LONDON (Reuters) – Royal Dutch/Shell Group agreed on Tuesday to finalized settlements with U.S. and UK regulators which will cost the oil giant $150.7 million over its mis-statement of proven oil reserves.
The world’s third-largest oil company will pay 17 million pounds ($30.7 million) to the UK Financial Services Authority and $120 million to the U.S. Securities and Exchange Commission.
The settlement comes after Shell stunned financial markets in January by slashing its proven oil and gas reserves by a fifth, or 4.47 billion barrels.
The FSA said Shell’s “unprecedented misconduct” resulted in market abuse and the breaching of listing rules.
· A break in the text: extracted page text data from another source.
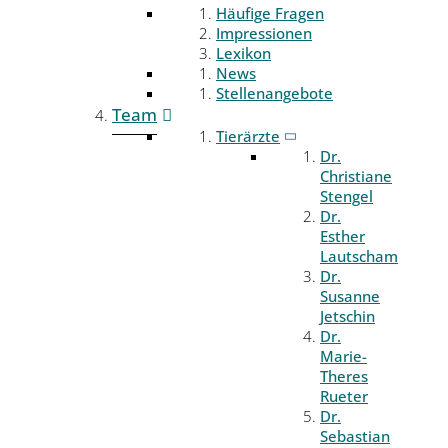
Häufige Fragen
Impressionen
Lexikon
News
Stellenangebote
Team
Tierärzte
Dr.
Christiane
Stengel
Dr.
Esther
Lautscham
Dr.
Susanne
Jetschin
Dr.
Marie-
Theres
Rueter
Dr.
Sebastian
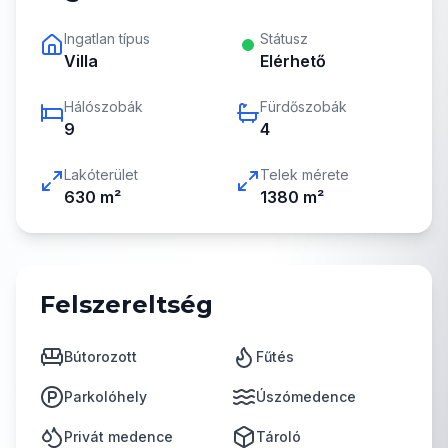
Ingatlan típus
Státusz
Villa
Elérhető
Hálószobák
Fürdőszobák
9
4
Lakóterület
Telek mérete
630
m²
1380
m²
Felszereltség
Bútorozott
Fűtés
Parkolóhely
Úszómedence
Privát medence
Tároló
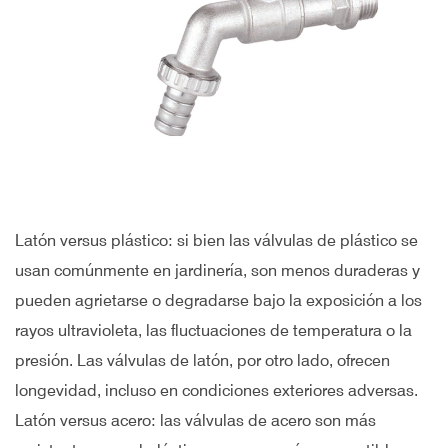
Latón versus plástico: si bien las válvulas de plástico se
usan comúnmente en jardinería, son menos duraderas y
pueden agrietarse o degradarse bajo la exposición a los
rayos ultravioleta, las fluctuaciones de temperatura o la
presión. Las válvulas de latón, por otro lado, ofrecen
longevidad, incluso en condiciones exteriores adversas.
Latón versus acero: las válvulas de acero son más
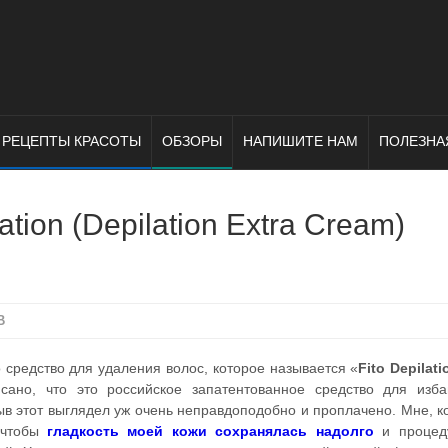
РЕЦЕПТЫ КРАСОТЫ
ОБЗОРЫ
НАПИШИТЕ НАМ
ПОЛЕЗНА
tion (Depilation Extra Cream)
В
 средство для удаления волос, которое называется «
Fito Depilati
исано, что это российское запатентованное средство для изб
ыв этот выглядел уж очень неправдоподобно и проплачено. Мне, к
, чтобы
гладкость моей кожи сохранялась надолго
и процед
The SEC said Shell consented to a cease-and-desist order finding violations of the anti-fraud and other provisions of U.S. federal securities laws.
Shell said it will also spend an additional $5 million to develop and implement a “comprehensive internal compliance program” as part of its deal with the SEC. It said it has improved its systems to prevent “any recurrence of these unfortunate events.”
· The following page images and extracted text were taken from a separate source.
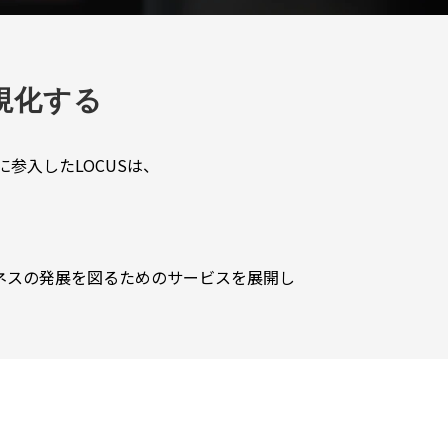
視化する
参入したLOCUSは、
ネスの発展を図るためのサービスを展開し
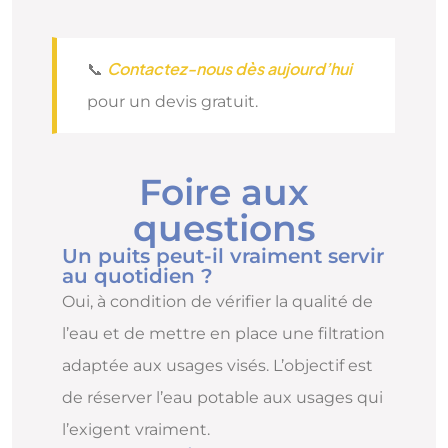
Contactez-nous dès aujourd’hui
📞
pour un devis gratuit.
Foire aux
questions
Un puits peut-il vraiment servir
au quotidien ?
Oui, à condition de vérifier la qualité de
l’eau et de mettre en place une filtration
adaptée aux usages visés. L’objectif est
de réserver l’eau potable aux usages qui
l’exigent vraiment.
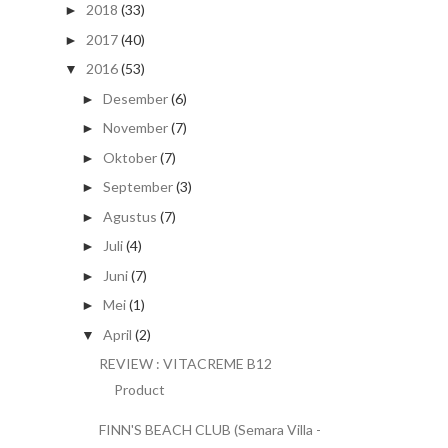
2018
(33)
►
2017
(40)
►
2016
(53)
▼
Desember
(6)
►
November
(7)
►
Oktober
(7)
►
September
(3)
►
Agustus
(7)
►
Juli
(4)
►
Juni
(7)
►
Mei
(1)
►
April
(2)
▼
REVIEW : VITACREME B12
Product
FINN'S BEACH CLUB (Semara Villa -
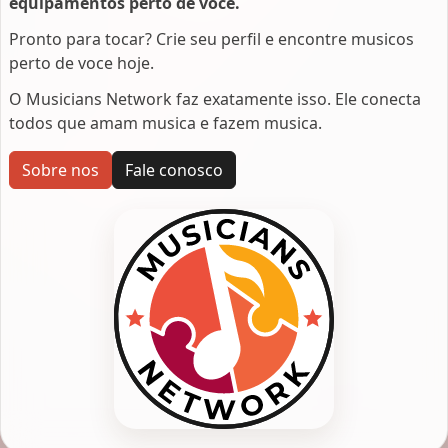
equipamentos perto de voce.
Pronto para tocar? Crie seu perfil e encontre musicos
perto de voce hoje.
O Musicians Network faz exatamente isso. Ele conecta
todos que amam musica e fazem musica.
Sobre nos
Fale conosco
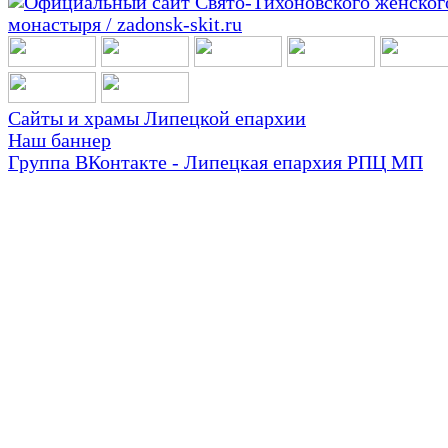
Сайты и храмы Липецкой епархии
Наш баннер
Группа ВКонтакте - Липецкая епархия РПЦ МП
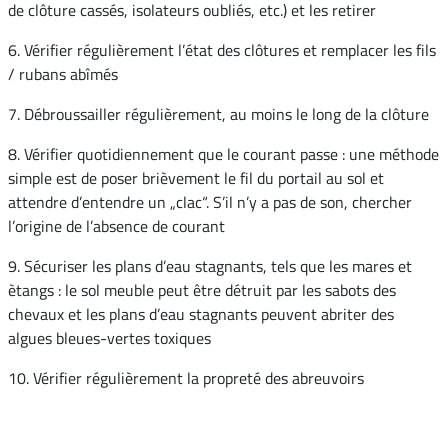
de clôture cassés, isolateurs oubliés, etc.) et les retirer
6. Vérifier régulièrement l’état des clôtures et remplacer les fils
/ rubans abîmés
7. Débroussailler régulièrement, au moins le long de la clôture
8. Vérifier quotidiennement que le courant passe : une méthode
simple est de poser brièvement le fil du portail au sol et
attendre d’entendre un „clac“. S’il n’y a pas de son, chercher
l’origine de l’absence de courant
9. Sécuriser les plans d’eau stagnants, tels que les mares et
ètangs : le sol meuble peut être détruit par les sabots des
chevaux et les plans d’eau stagnants peuvent abriter des
algues bleues-vertes toxiques
10. Vérifier régulièrement la propreté des abreuvoirs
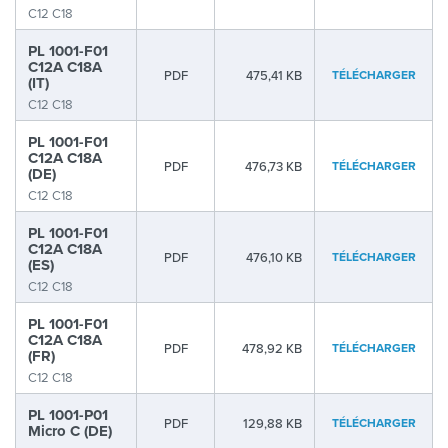
C12 C18
PL 1001-F01
C12A C18A
PDF
475,41 KB
TÉLÉCHARGER
(IT)
C12 C18
PL 1001-F01
C12A C18A
PDF
476,73 KB
TÉLÉCHARGER
(DE)
C12 C18
PL 1001-F01
C12A C18A
PDF
476,10 KB
TÉLÉCHARGER
(ES)
C12 C18
PL 1001-F01
C12A C18A
PDF
478,92 KB
TÉLÉCHARGER
(FR)
C12 C18
PL 1001-P01
PDF
129,88 KB
TÉLÉCHARGER
Micro C (DE)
Several top Shell executives lost their jobs in the wake of the scandal. Shell’s new board, led by Chairman Jeroen van der Veer and managing director Malcolm Brinded, has slowly won shareholders over with promises to improve corporate governance.
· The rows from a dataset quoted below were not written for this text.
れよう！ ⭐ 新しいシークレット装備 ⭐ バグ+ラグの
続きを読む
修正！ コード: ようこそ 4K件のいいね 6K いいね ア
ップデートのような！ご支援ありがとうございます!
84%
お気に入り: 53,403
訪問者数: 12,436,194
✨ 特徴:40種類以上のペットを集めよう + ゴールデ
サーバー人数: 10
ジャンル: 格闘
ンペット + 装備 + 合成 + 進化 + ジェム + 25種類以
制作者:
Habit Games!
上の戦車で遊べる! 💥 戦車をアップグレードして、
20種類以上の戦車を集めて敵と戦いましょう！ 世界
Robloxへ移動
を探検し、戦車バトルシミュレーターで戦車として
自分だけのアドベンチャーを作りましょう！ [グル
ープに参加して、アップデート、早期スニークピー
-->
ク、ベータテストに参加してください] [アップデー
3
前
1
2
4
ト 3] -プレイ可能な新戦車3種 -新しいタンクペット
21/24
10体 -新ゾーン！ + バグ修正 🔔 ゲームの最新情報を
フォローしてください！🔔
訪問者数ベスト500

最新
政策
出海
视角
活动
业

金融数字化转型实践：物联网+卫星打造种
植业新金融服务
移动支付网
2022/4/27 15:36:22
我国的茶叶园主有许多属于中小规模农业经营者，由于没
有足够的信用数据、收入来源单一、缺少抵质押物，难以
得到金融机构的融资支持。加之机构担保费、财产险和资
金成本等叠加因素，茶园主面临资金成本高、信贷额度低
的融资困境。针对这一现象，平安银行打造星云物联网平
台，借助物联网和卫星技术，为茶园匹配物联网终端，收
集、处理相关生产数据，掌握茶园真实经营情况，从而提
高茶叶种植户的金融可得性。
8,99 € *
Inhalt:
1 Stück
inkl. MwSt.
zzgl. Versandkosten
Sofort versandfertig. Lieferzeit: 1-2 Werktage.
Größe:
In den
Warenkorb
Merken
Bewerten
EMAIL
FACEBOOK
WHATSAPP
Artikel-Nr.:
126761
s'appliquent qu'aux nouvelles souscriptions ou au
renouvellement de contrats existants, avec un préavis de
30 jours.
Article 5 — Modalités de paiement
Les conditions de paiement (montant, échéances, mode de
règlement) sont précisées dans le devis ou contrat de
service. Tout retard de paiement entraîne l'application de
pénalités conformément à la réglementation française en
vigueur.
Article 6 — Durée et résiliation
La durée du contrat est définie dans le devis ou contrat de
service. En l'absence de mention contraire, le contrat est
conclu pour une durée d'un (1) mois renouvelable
Earlier this month, a senior industry source told Reuters that Shell would unify the boards of its Dutch and British holding companies. The group might even consider a full merger of the two, or for one holding company to take over the other.
The company currently has two boards. Royal Dutch owns 60 percent of the overall group, while Shell Transport & Trading holds the remaining 40 percent.
Shell has said it will publish the results of its corporate governance review in November, and that nothing had been ruled out.